Liver function test results

In the current investigation, aberrant values for total bilirubin, alanine transaminase (ALT), and aspartate transaminase (AST) were found in 90% of cases and 60% of cases, respectively, in liver function tests. On the other hand, normal liver function test findings were reported by Hanumant et al. These results point to notable variations in liver function between the subjects in Hanumant et al.'s research and ours. To comprehend the underlying reasons and ramifications of these variances, more research is necessary [4].

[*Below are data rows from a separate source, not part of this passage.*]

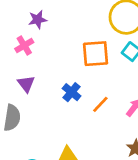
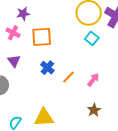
pink cross: (24, 46) -> (13, 33), turned -32
orange square: (96, 54) -> (42, 37), moved

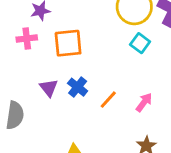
pink cross: (13, 33) -> (27, 38), turned -32
purple triangle: (14, 61) -> (49, 88), moved

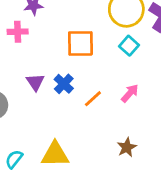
orange square: (68, 43) -> (80, 43), moved
pink arrow: (144, 102) -> (130, 93), moved

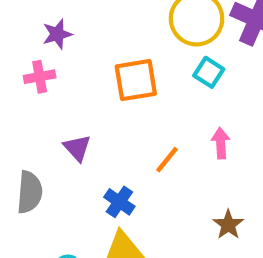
blue cross: (64, 84) -> (119, 202), moved
pink arrow: (130, 93) -> (221, 143), turned -36

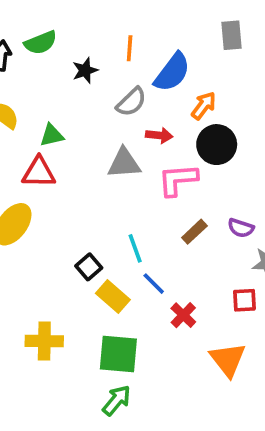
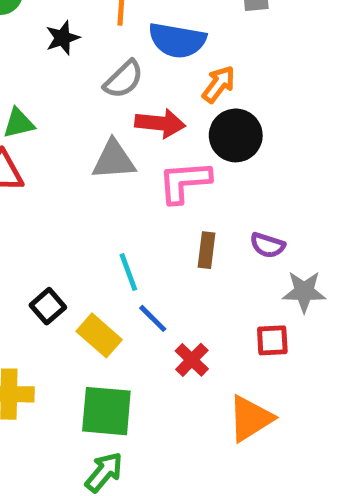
blue semicircle: (172, 72) -> (177, 40), turned 63
red arrow: (159, 135) -> (160, 123), size x1.4
brown rectangle: (194, 232) -> (206, 250), turned -40
black square: (89, 267) -> (48, 306), moved
orange triangle: (228, 360) -> (250, 418), turned 36

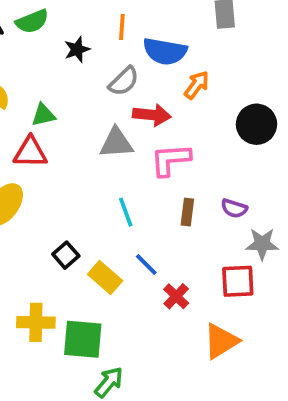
black circle: (236, 135) -> (257, 124), moved
cyan line: (128, 272) -> (126, 212), moved
red square: (272, 340) -> (238, 281), size x1.4
green square: (106, 411) -> (83, 339), moved

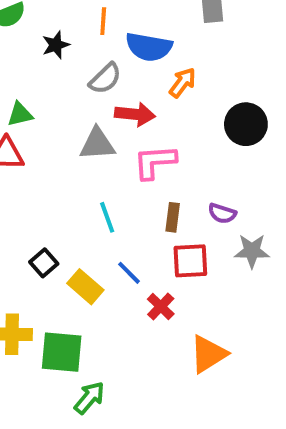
red square: (238, 281) -> (190, 261), moved

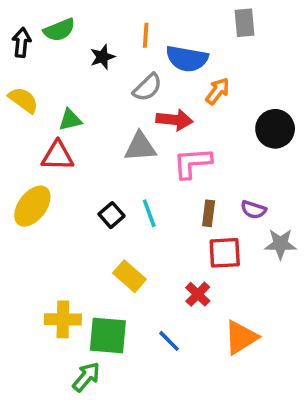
black square: (44, 263) -> (111, 215), moved
blue line: (129, 273) -> (169, 341), moved
green arrow: (89, 398) -> (86, 377), moved

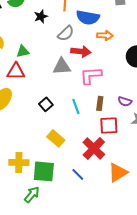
orange arrow: (218, 91) -> (105, 35), turned 56
cyan line: (149, 213) -> (76, 106), moved
red cross: (198, 294) -> (94, 148), size x1.6

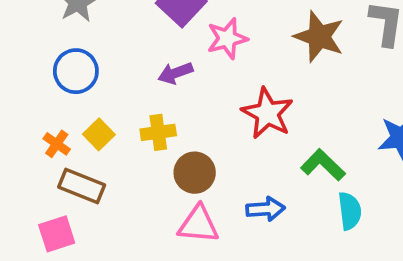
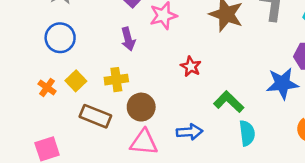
purple arrow: (175, 73) -> (128, 39), turned -85
red star: (267, 113) -> (191, 67), size x0.6
brown rectangle: (82, 186) -> (95, 116), moved

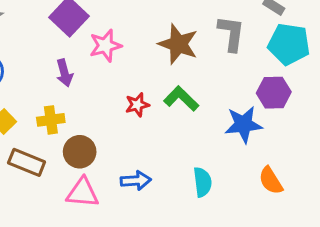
red star: (191, 67) -> (137, 105), turned 30
green L-shape: (229, 102) -> (181, 99), moved

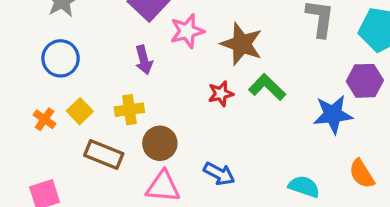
brown star: (178, 44) -> (242, 44), moved
blue arrow: (136, 181) -> (219, 174), turned 32
cyan semicircle: (202, 182) -> (304, 187), moved, turned -64

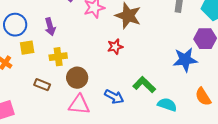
purple arrow: (144, 60) -> (50, 27), moved
green L-shape: (267, 87) -> (144, 85), moved
yellow square: (80, 111) -> (27, 48), moved, turned 35
brown rectangle: (104, 154) -> (42, 85), size x0.7

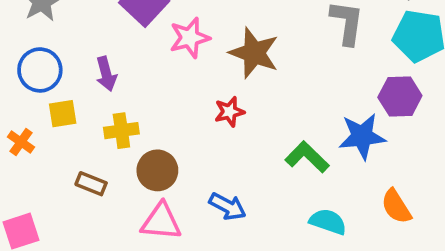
green L-shape: (144, 85) -> (307, 157), moved

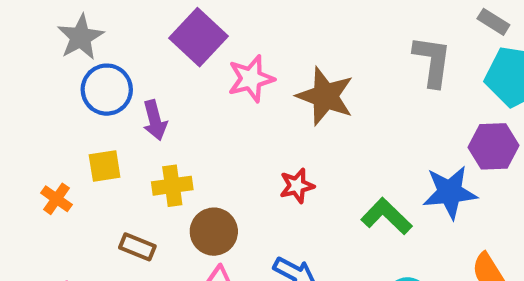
blue circle: (40, 70) -> (107, 90), moved
red star: (229, 112) -> (297, 186), moved

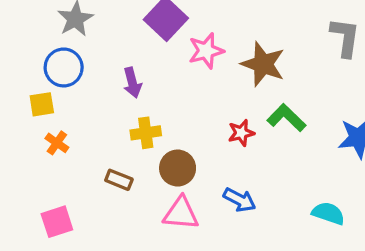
blue circle: (107, 90) -> (64, 67), moved
yellow square: (105, 166) -> (42, 104), moved
green L-shape: (386, 216) -> (286, 118), moved

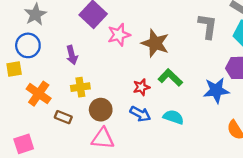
orange cross: (57, 143) -> (39, 94), moved, size x1.6
blue arrow: (240, 200) -> (140, 114), moved
cyan semicircle: (328, 213) -> (173, 117), moved

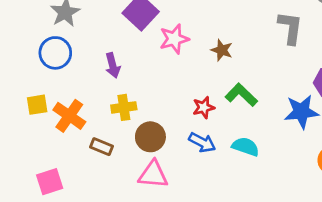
brown star: (155, 43) -> (222, 50), size x0.6
yellow square: (14, 69) -> (37, 105), moved

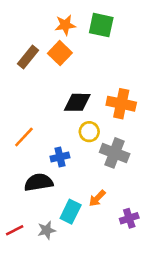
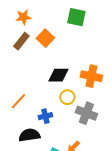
orange star: (65, 25) -> (23, 17), moved

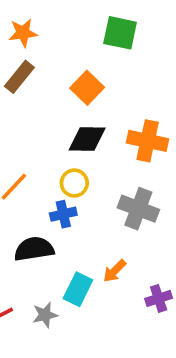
orange square: (45, 38) -> (87, 88), moved
yellow circle: (67, 97) -> (74, 183), moved

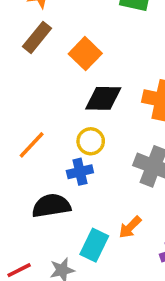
orange square: (87, 88) -> (85, 54), moved

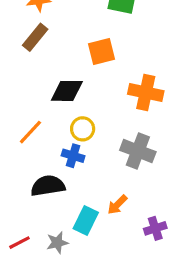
orange square: (85, 54) -> (102, 51), moved, turned 32
black diamond: (103, 98) -> (67, 91), moved
blue cross: (80, 172) -> (73, 156), turned 30

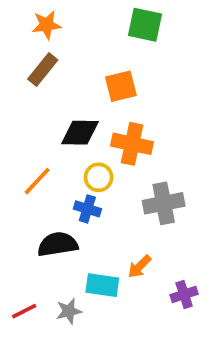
orange cross: (146, 93) -> (132, 144), moved
gray cross: (138, 151) -> (164, 203), turned -32
cyan rectangle: (86, 220) -> (102, 285), turned 72

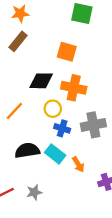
orange square: (121, 86) -> (67, 52), turned 30
blue cross: (87, 209) -> (62, 128), moved
orange arrow: (139, 267) -> (78, 164), turned -77
cyan rectangle: (102, 285) -> (55, 154), moved, turned 30

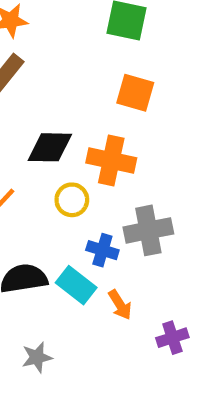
orange square: (67, 52) -> (135, 93), moved
blue cross: (62, 128) -> (102, 250), moved

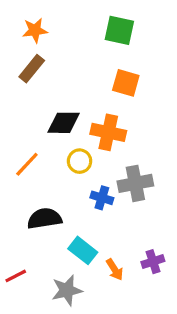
cyan rectangle: (76, 285) -> (83, 250), moved
orange arrow: (120, 305) -> (115, 270), moved
gray star: (37, 357) -> (67, 290), moved, size x1.4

Mean 24 H urine protein excretion

In our study, women with preeclampsia had a mean 24 h urine protein excretion of 1884 mg/day±2562, which suggests significant proteinuria. Different levels of protein excretion were shown by comparing data from earlier research. The large range of data highlights the difficulty in assessing proteinuria and the possibility of variances because of various patient demographics, illness severity, and methodology [5, 6].

CONCLUSION

In summary, the epidemiology of hypertensive diseases during pregnancy in India is complex and impacted by a wide range of variables, such as liver function, proteinuria, blood pressure, and demography. The significance of region-specific research and healthcare interventions catered to the distinct features of the Indian people is underscored by these findings. To fully understand the complex network of variables causing HDP in India and to inform successful treatment and preventative initiatives, more research is needed.

FUNDING

Nil

AUTHORS CONTRIBUTIONS

All authors have contributed equally.